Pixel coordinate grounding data

_ _ _ _ _ _ _

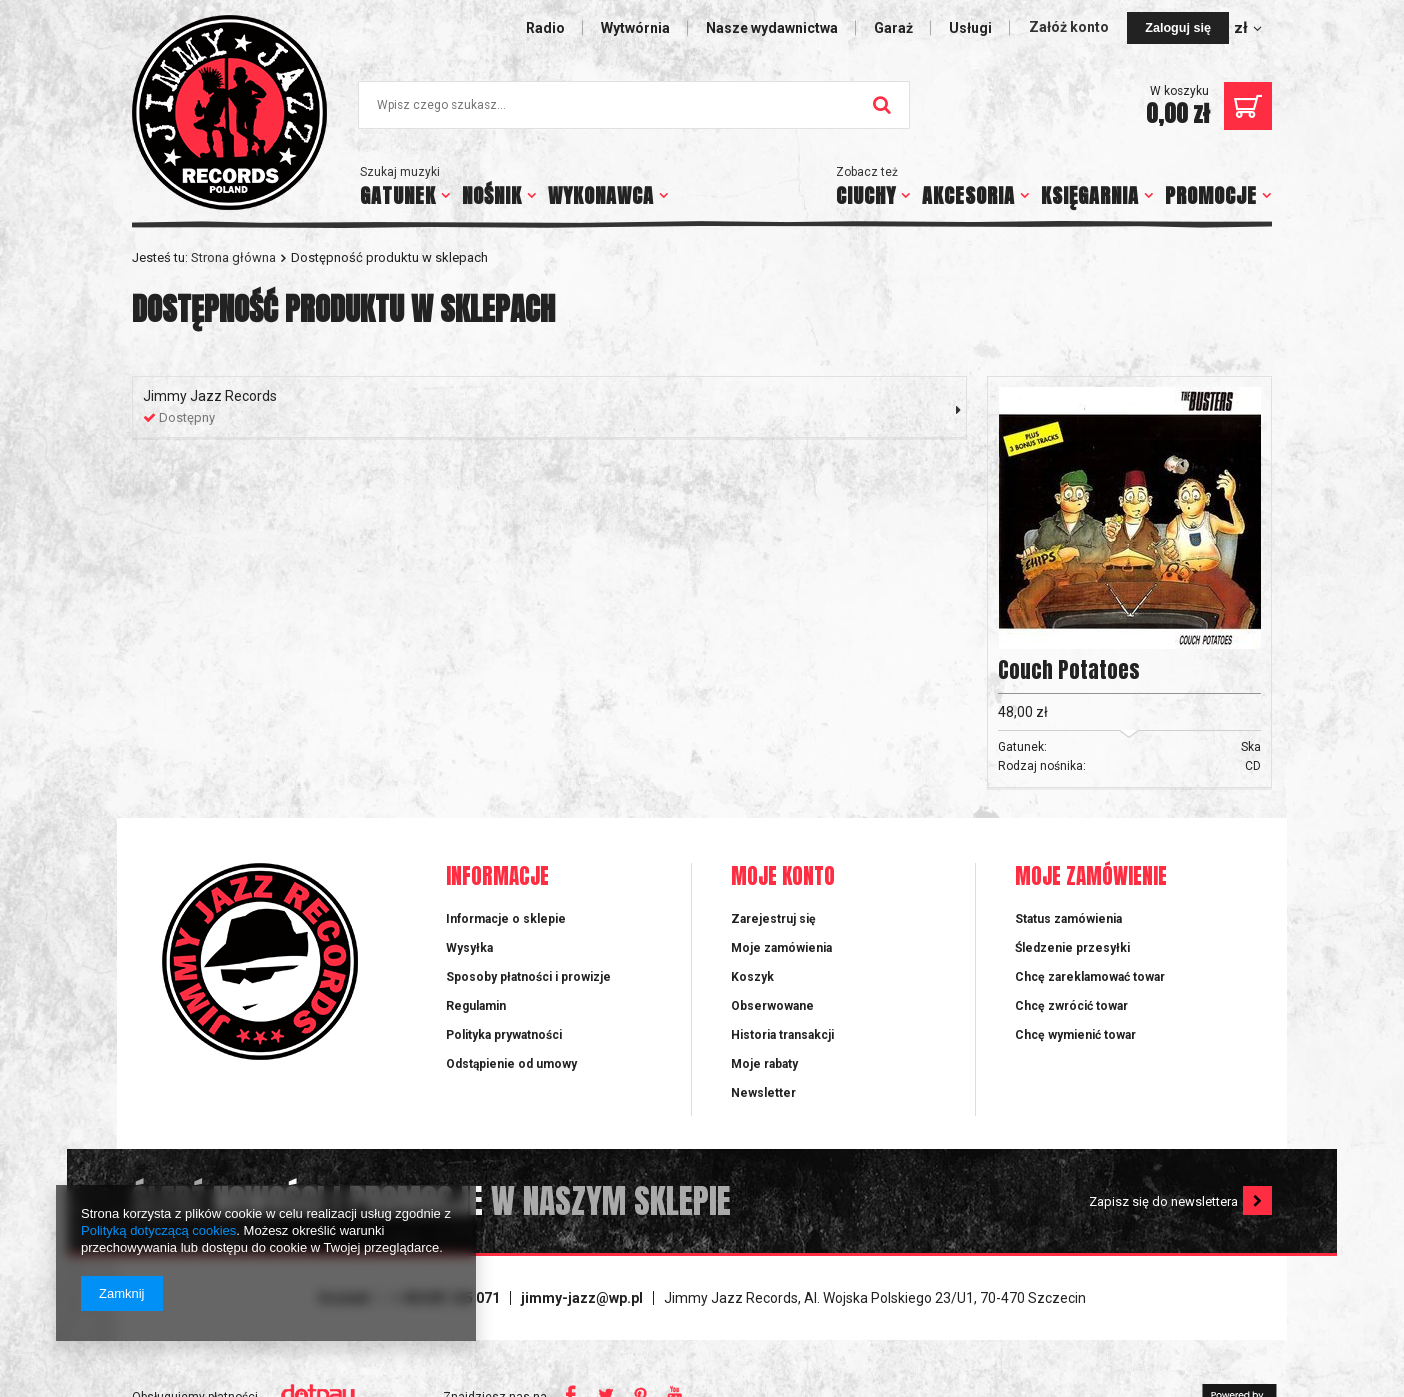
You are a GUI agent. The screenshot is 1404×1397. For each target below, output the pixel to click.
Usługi (970, 28)
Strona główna (233, 257)
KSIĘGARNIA (1090, 195)
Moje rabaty (764, 1064)
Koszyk (752, 977)
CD (1253, 766)
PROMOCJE (1211, 195)
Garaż (893, 28)
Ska (1251, 747)
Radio (545, 28)
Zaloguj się (1178, 28)
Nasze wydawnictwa (772, 28)
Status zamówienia (1068, 919)
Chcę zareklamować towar (1090, 977)
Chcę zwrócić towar (1071, 1006)
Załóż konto (1070, 27)
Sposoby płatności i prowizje (528, 977)
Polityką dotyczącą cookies (158, 1230)
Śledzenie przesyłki (1072, 948)
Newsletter (763, 1093)
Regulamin (476, 1006)
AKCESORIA (968, 195)
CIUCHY (866, 195)
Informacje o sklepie (506, 919)
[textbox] (634, 105)
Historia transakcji (782, 1035)
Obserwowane (772, 1006)
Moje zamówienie (1091, 877)
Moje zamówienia (781, 948)
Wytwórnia (635, 28)
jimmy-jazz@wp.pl (582, 1298)
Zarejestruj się (773, 919)
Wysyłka (469, 948)
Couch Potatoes (1069, 670)
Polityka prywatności (504, 1035)
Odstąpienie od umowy (511, 1064)
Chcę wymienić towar (1075, 1035)
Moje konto (783, 877)
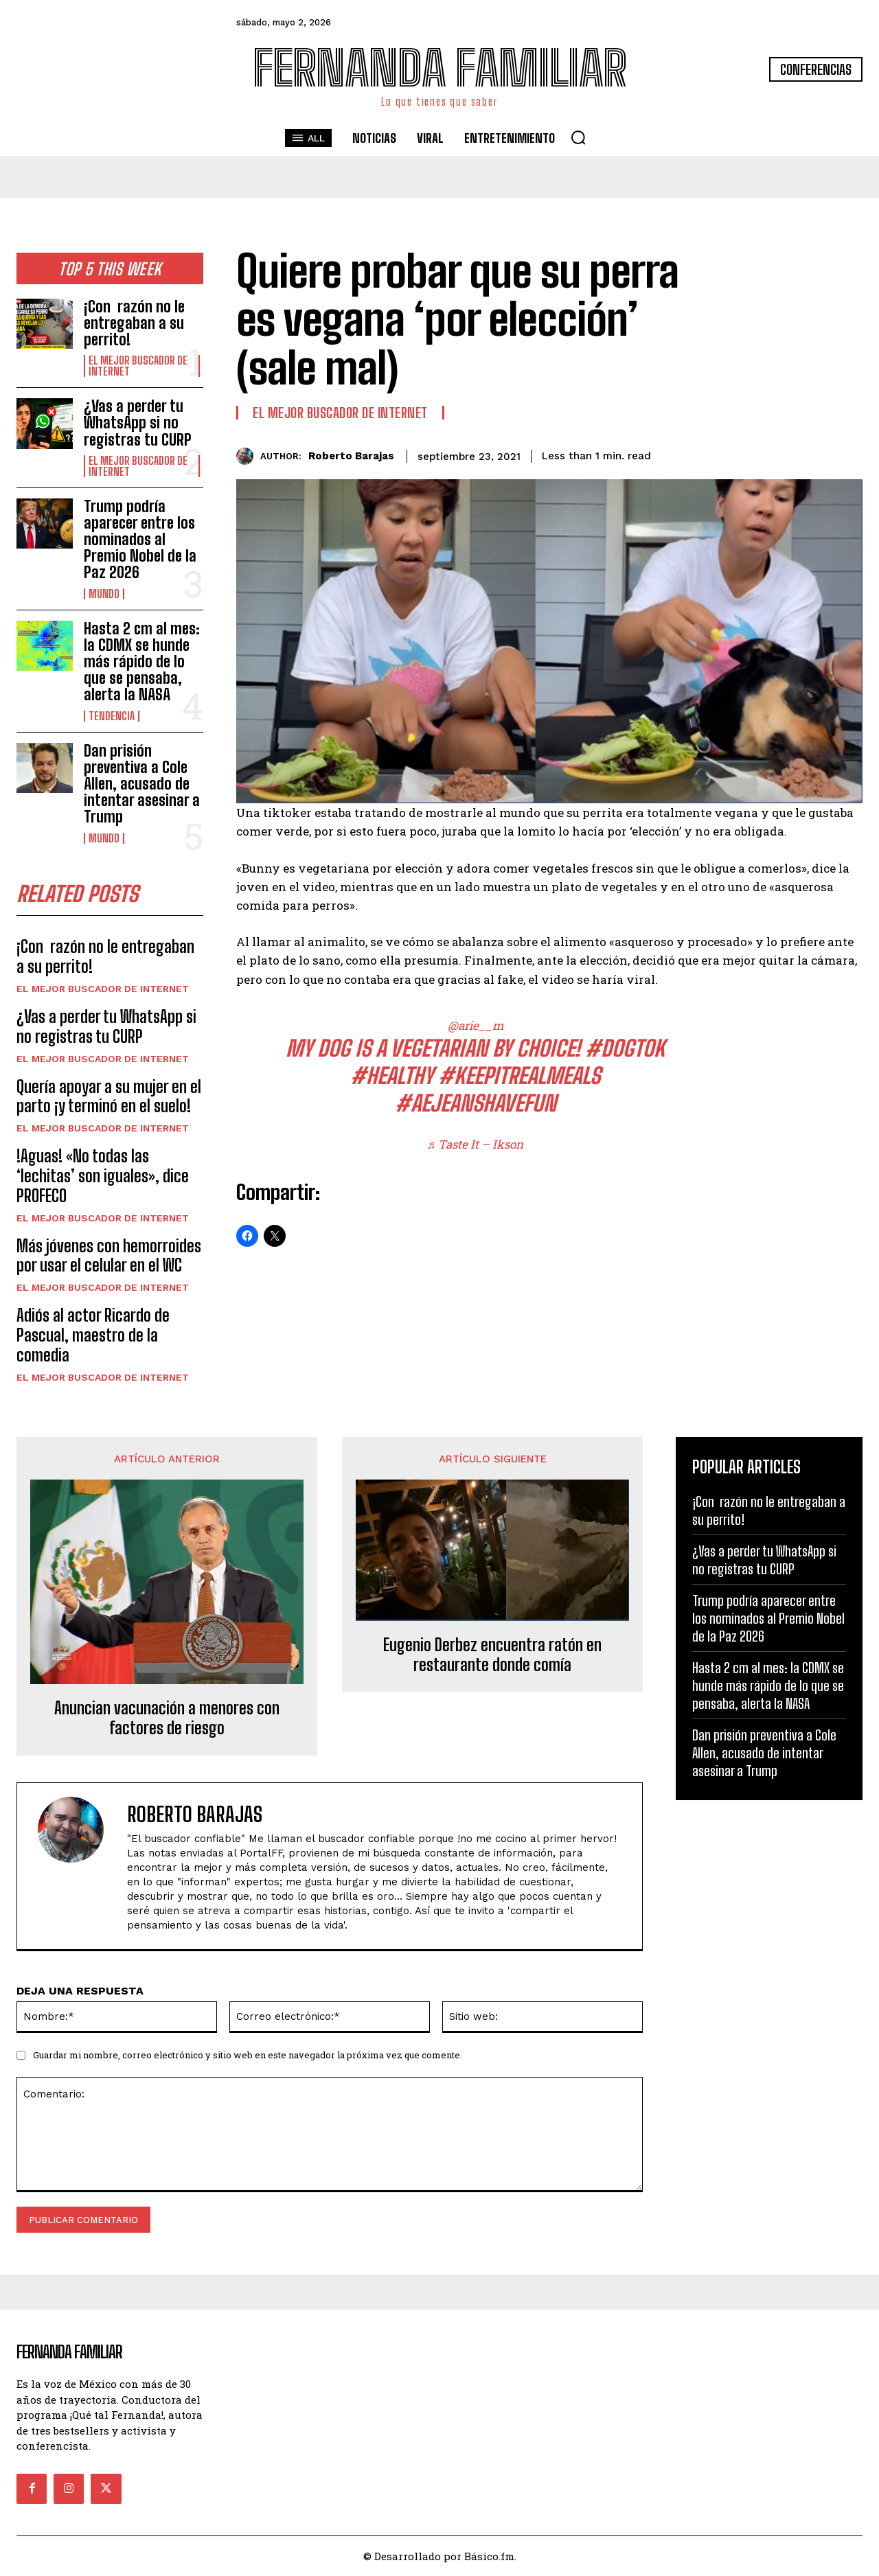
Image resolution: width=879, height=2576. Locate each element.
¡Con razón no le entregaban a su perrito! (134, 323)
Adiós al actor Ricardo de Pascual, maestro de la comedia (93, 1336)
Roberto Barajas (351, 456)
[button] (578, 137)
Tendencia (112, 716)
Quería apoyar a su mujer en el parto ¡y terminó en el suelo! (108, 1096)
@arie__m (475, 1025)
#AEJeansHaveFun (475, 1103)
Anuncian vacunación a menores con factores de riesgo (166, 1718)
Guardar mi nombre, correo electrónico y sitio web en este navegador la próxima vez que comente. (247, 2055)
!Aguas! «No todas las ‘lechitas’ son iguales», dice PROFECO (102, 1176)
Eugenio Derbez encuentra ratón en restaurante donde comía (492, 1655)
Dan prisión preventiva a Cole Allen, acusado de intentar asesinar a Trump (142, 784)
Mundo (104, 593)
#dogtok (625, 1048)
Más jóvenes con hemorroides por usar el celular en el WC (108, 1256)
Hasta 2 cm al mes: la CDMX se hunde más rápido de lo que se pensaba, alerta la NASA (142, 661)
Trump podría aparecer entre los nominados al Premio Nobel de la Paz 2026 (140, 539)
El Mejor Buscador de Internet (138, 366)
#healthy (391, 1076)
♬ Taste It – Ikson (475, 1144)
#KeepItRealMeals (519, 1076)
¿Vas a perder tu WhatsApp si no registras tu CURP (138, 422)
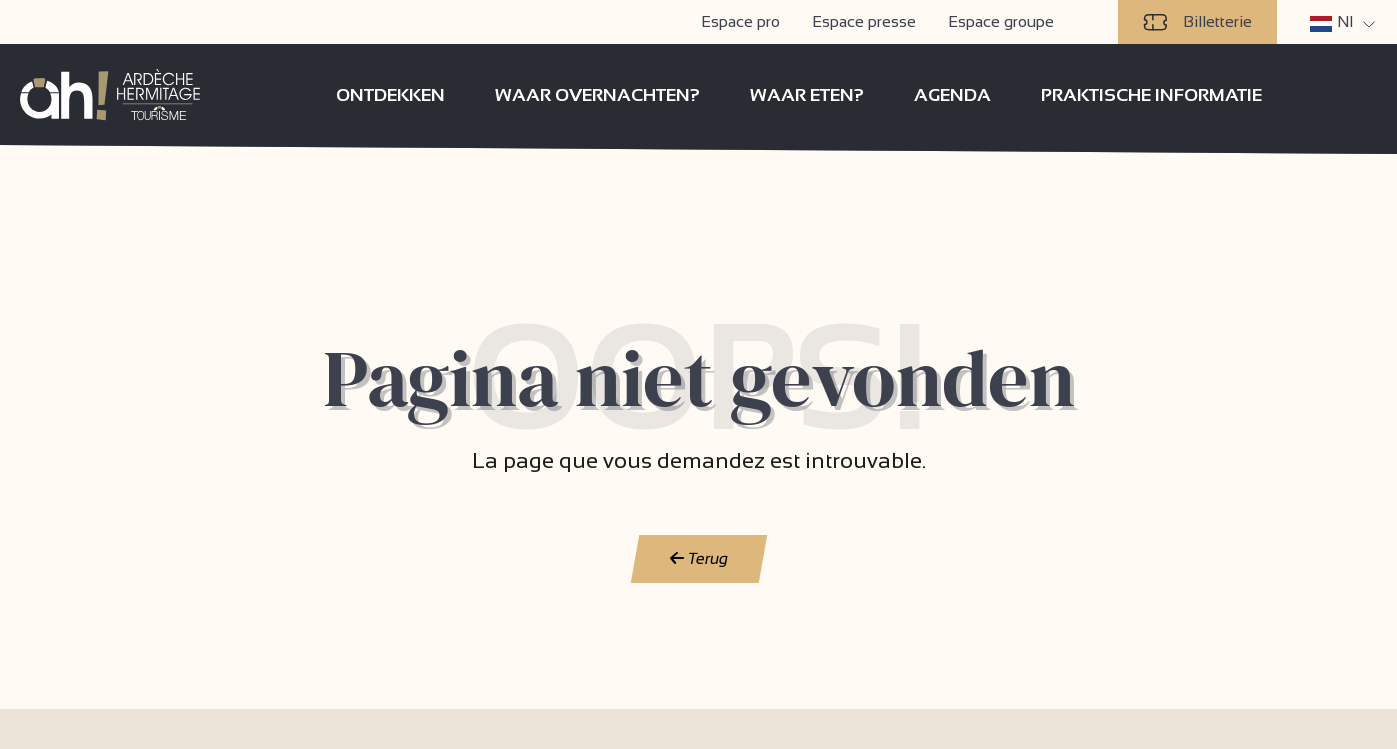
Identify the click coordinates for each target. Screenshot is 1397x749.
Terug (698, 558)
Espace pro (740, 21)
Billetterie (1197, 22)
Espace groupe (1001, 21)
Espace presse (864, 21)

_ _ _ _ _ _ _

### REQUIRED ACTION
Once you have identified the lines above that contain "Trump", copy each of them.

### SOLUTION BELOW
Dan prisión preventiva a Cole Allen, acusado de intentar asesinar a Trump (142, 784)
Trump podría aparecer entre los nominados al Premio Nobel de la Paz 2026 (140, 539)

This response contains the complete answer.